Help me understand your situation, you’re free from the Clonazepam and Gabapentin but you’re still taking the Remeron and propranolol?  If this is the case, I wouldn’t taper from these other medications until you’re recovered from stopping the Clonazepam and Gabapentin.  It will most likely take you many months to finally feel well enough to taper them but your body needs a break, stopping both of these drugs practically cold turkey is a shock to your body.

 

Recovery can take as long or longer than our tapers so understanding this is important going forward so you can accept what is happening.  Learning as much as you can about the recovery process will help you fear it less and as far as work is concerned, do you think you can function at work?  I was able to go back 3 weeks after my cold turkey and it was brutal but the distraction work provided was a blessing.  I actually started to dread weekends.

 

 

Link to comment
Share on other sites

Yes I am free from the Clonzapam and Gabapentin but I am taking Remeron and Propanolol still.  I took both of these medications at 15 and they seemed to help me, ever since starting them this time around though I feel way worse but I also quit the klonopin and gabapentin so I can't tell what symptoms are from what.  I certainly didn't feel like this the last time I was on them.  And yeah that's a good way to describe it, my body feels like it is in shock and I am scared I will never feel better again.  I am hoping that I can function at work, luckily I work from home so I can sort of stop and pick back up as I need to, it's just really hard for me to concentrate.  Thank you so much for your reply and advice!
Link to comment
Share on other sites

I believe the reason you’re feeling like this is due to stopping the Klonopin, the Gabapentin could be playing a part but the main culprit is the benzo. 

 

I know you’re afraid but what you’re feeling is absolutely normal including the fear, its a huge withdrawal symptom and you can recover, it just takes too long.

 

I’m glad you’re considering going back to work, like I said it’s not easy but I felt it was a lot better for me than focusing on my symptoms all day and night with no distraction.
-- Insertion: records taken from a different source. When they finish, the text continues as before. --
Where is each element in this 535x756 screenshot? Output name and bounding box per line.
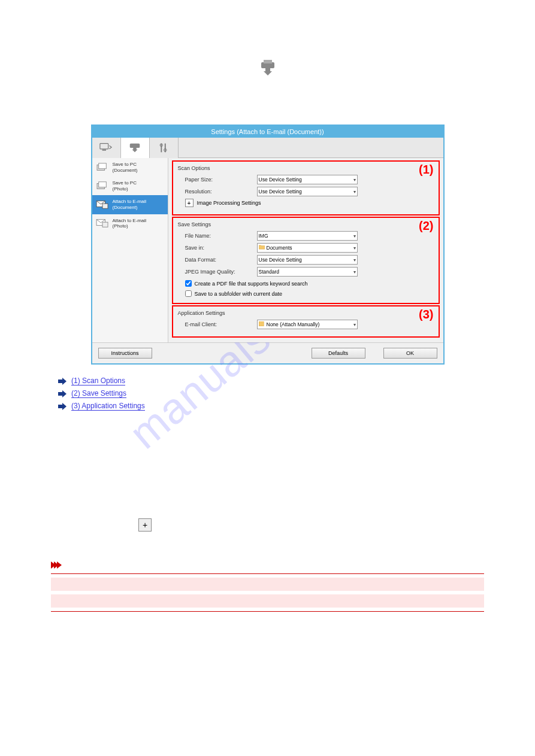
important-block [51, 561, 484, 612]
chevron-down-icon: ▾ [353, 233, 356, 239]
email-client-select[interactable]: None (Attach Manually) ▾ [257, 320, 358, 329]
scan-options-title: Scan Options [178, 165, 434, 171]
section-badge-2: (2) [419, 219, 433, 233]
svg-rect-16 [102, 222, 108, 227]
sidebar-item-label: Attach to E-mail(Document) [113, 199, 146, 210]
data-format-label: Data Format: [185, 257, 257, 263]
svg-rect-12 [98, 182, 106, 187]
tools-icon [157, 142, 170, 154]
subfolder-date-checkbox[interactable] [185, 290, 192, 297]
device-download-icon [128, 142, 141, 154]
pdf-keyword-label: Create a PDF file that supports keyword … [195, 281, 308, 287]
defaults-button[interactable]: Defaults [312, 348, 365, 359]
link-scan-options[interactable]: (1) Scan Options [71, 377, 125, 385]
image-processing-label: Image Processing Settings [197, 200, 261, 206]
section-badge-1: (1) [419, 163, 433, 177]
file-name-label: File Name: [185, 233, 257, 239]
jpeg-quality-select[interactable]: Standard▾ [257, 267, 358, 277]
chevron-down-icon: ▾ [353, 269, 356, 275]
arrow-right-icon [58, 390, 67, 397]
email-client-label: E-mail Client: [185, 321, 257, 327]
dialog-title: Settings (Attach to E-mail (Document)) [92, 126, 443, 138]
instructions-button[interactable]: Instructions [98, 348, 152, 359]
sidebar-item-email-photo[interactable]: Attach to E-mail(Photo) [92, 214, 168, 233]
svg-rect-2 [100, 144, 108, 149]
important-band [51, 594, 484, 608]
application-settings-section: (3) Application Settings E-mail Client: … [172, 305, 440, 338]
application-settings-title: Application Settings [178, 310, 434, 316]
tab-from-scanner[interactable] [121, 138, 150, 158]
expand-image-processing-button[interactable]: + [185, 199, 194, 207]
plus-box-icon: + [138, 518, 152, 532]
svg-rect-5 [161, 144, 162, 153]
important-chevrons-icon [51, 561, 60, 569]
sidebar-item-label: Save to PC(Document) [113, 162, 138, 173]
arrow-right-icon [58, 378, 67, 385]
dialog-main-panel: (1) Scan Options Paper Size: Use Device … [168, 158, 443, 342]
jpeg-quality-label: JPEG Image Quality: [185, 269, 257, 275]
tab-from-computer[interactable] [92, 138, 121, 158]
save-settings-section: (2) Save Settings File Name: IMG▾ Save i… [172, 217, 440, 304]
dialog-sidebar: Save to PC(Document) Save to PC(Photo) [92, 158, 168, 342]
svg-rect-4 [130, 144, 140, 148]
svg-rect-17 [259, 321, 264, 326]
data-format-select[interactable]: Use Device Setting▾ [257, 255, 358, 265]
paper-size-select[interactable]: Use Device Setting▾ [257, 175, 358, 184]
svg-rect-1 [264, 60, 272, 63]
settings-dialog: Settings (Attach to E-mail (Document)) [91, 125, 445, 365]
plus-inline-reference: + [51, 518, 484, 532]
arrow-right-icon [58, 403, 67, 410]
app-icon [259, 321, 265, 326]
svg-rect-10 [98, 163, 106, 168]
ok-button[interactable]: OK [383, 348, 437, 359]
chevron-down-icon: ▾ [353, 189, 356, 195]
sidebar-item-email-document[interactable]: Attach to E-mail(Document) [92, 195, 168, 214]
svg-rect-14 [102, 204, 108, 208]
section-badge-3: (3) [419, 308, 433, 321]
sidebar-item-label: Save to PC(Photo) [113, 180, 137, 192]
monitor-arrow-icon [99, 142, 113, 154]
resolution-label: Resolution: [185, 189, 257, 195]
chevron-down-icon: ▾ [353, 322, 356, 327]
subfolder-date-label: Save to a subfolder with current date [195, 291, 283, 297]
link-application-settings[interactable]: (3) Application Settings [71, 402, 145, 411]
sidebar-item-label: Attach to E-mail(Photo) [113, 218, 146, 229]
sidebar-item-save-pc-photo[interactable]: Save to PC(Photo) [92, 177, 168, 195]
resolution-select[interactable]: Use Device Setting▾ [257, 187, 358, 196]
link-save-settings[interactable]: (2) Save Settings [71, 389, 126, 398]
photo-stack-icon [96, 181, 109, 192]
dialog-button-bar: Instructions Defaults OK [92, 342, 443, 363]
paper-size-label: Paper Size: [185, 177, 257, 183]
folder-icon [259, 245, 265, 250]
svg-rect-3 [102, 150, 106, 151]
svg-rect-7 [165, 144, 166, 153]
scan-options-section: (1) Scan Options Paper Size: Use Device … [172, 160, 440, 215]
envelope-document-icon [96, 199, 109, 210]
envelope-photo-icon [96, 218, 109, 229]
chevron-down-icon: ▾ [353, 245, 356, 251]
file-name-select[interactable]: IMG▾ [257, 231, 358, 241]
save-settings-title: Save Settings [178, 221, 434, 227]
document-stack-icon [96, 162, 109, 173]
save-in-select[interactable]: Documents ▾ [257, 243, 358, 253]
section-links: (1) Scan Options (2) Save Settings (3) A… [58, 377, 484, 411]
tab-tools[interactable] [150, 138, 179, 158]
chevron-down-icon: ▾ [353, 257, 356, 263]
save-in-label: Save in: [185, 245, 257, 251]
pdf-keyword-checkbox[interactable] [185, 280, 192, 287]
chevron-down-icon: ▾ [353, 177, 356, 183]
sidebar-item-save-pc-document[interactable]: Save to PC(Document) [92, 158, 168, 177]
dialog-toolbar [92, 138, 443, 158]
printer-download-icon [259, 60, 277, 77]
important-band [51, 578, 484, 591]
Cognitive issues are common too but if you can work from home then you can take the time you need without an audience of people waiting while you try to think through a situation.

 

Link to comment
Share on other sites

I share your sentiment about the benzos!

 

Pamster knows from first-hand experience with Klonopin since she fully healed from a CT and then from a sleep med.

 

If you can take time in the next month to focus on the basics (healthy food, drinking enough water, breathing, walking/moving a bit, sleep if you can) and not worry too much about work, that might help. Everyone is different, so it all depends on what is most self-supportive for you. I have personally needed to take a lot of time off to heal. I am living with family.

 

Just know that symptoms calm down, wax, and wane, and you should see progress as time progresses. You will function again. The beginning is the hardest part of the journey for most people. You could see progress soon, or it could take some time. It all depends on factors that are out of our control. But what you can count on is that healing is happening. Even if you think it isn't.

Link to comment
Share on other sites

I feel as thought the main reason is the benzo too.  Last year when this happened to me after a cut I thought it was my birth control and I stopped it, but all my symptoms line up pretty well with that time.  I never would have thought all this would happen just from getting off klonopin.  All I can do now though is ride this out, no matter how long it takes.  I have a lot of ups and downs even in one day and at some points I'm feeling hopeless and others I am full of hope.  Idk, two more days marks one month since I jumped.  Thank you so much for the words of encouragement, I truly do think healing is happening, when I have a bad day I just try to think "this is my brain healing."  Even one month of this though has been exhausting, no one should have to go thru this hell as long as some ppl have had to. 

 

I can barely even do simple tasks but if I push myself I think I could at least manage part time.  I kind of need to start again soon just to have money to live.    Being on forums like this are helpful and hurtful as I am obsessing on how long this will last so I am trying to limit my time.  I just can't wait to be med free and have kids one day, that is what started this journey for me.  I'm going thru this withdrawl so my baby doesn't have to, that's what I keep telling myself.

Link to comment
Share on other sites

×
×
  • Create New...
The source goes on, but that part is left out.